[Ip-health] Whistle-Blower Suits Languish at Justice

Riaz K Tayob riazt@iafrica.com
Thu Jul 3 05:30:02 2008


Snip:
Among the largest false-claims cases to date are a $650 million
settlement earlier this year by drugmaker Merck in connection with an
alleged failure to repay Medicaid rebates; a $515 million deal with
Bristol-Myers Squibb to cover illegal drug pricing and marketing; and a
$98 million agreement with software maker Oracle over pricing.

    If their claims are successful, whistle-blowers can receive a hefty
slice of the settlements or verdicts, sometimes as much as 20 percent of
the award. A former Merck sales manager collected $68 million earlier
this year for his role in exposing an alleged drug-pricing scheme.

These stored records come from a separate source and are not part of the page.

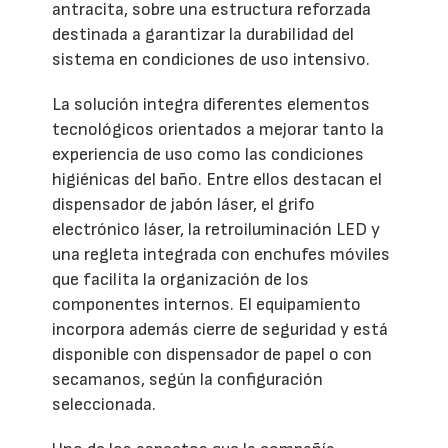
antracita, sobre una estructura reforzada
destinada a garantizar la durabilidad del
sistema en condiciones de uso intensivo.
La solución integra diferentes elementos
tecnológicos orientados a mejorar tanto la
experiencia de uso como las condiciones
higiénicas del baño. Entre ellos destacan el
dispensador de jabón láser, el grifo
electrónico láser, la retroiluminación LED y
una regleta integrada con enchufes móviles
que facilita la organización de los
componentes internos. El equipamiento
incorpora además cierre de seguridad y está
disponible con dispensador de papel o con
secamanos, según la configuración
seleccionada.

    Even bigger lawsuits containing potentially explosive allegations
are waiting in the wings. The vast majority, more than 500 cases,
involve the health-care and pharmaceutical industries and often involve
Medicare and Medicaid funds.
------------------------------------------

Whistle-Blower Suits Languish at Justice

Wednesday 02 July 2008
by: Carrie Johnson, The Washington Post

    More than 900 cases alleging that government contractors and
drugmakers have defrauded taxpayers out of billions of dollars are
languishing in a backlog that has built up over the past decade because
the Justice Department cannot keep pace with the surge in charges
brought by whistle-blowers, according to lawyers involved in the disputes.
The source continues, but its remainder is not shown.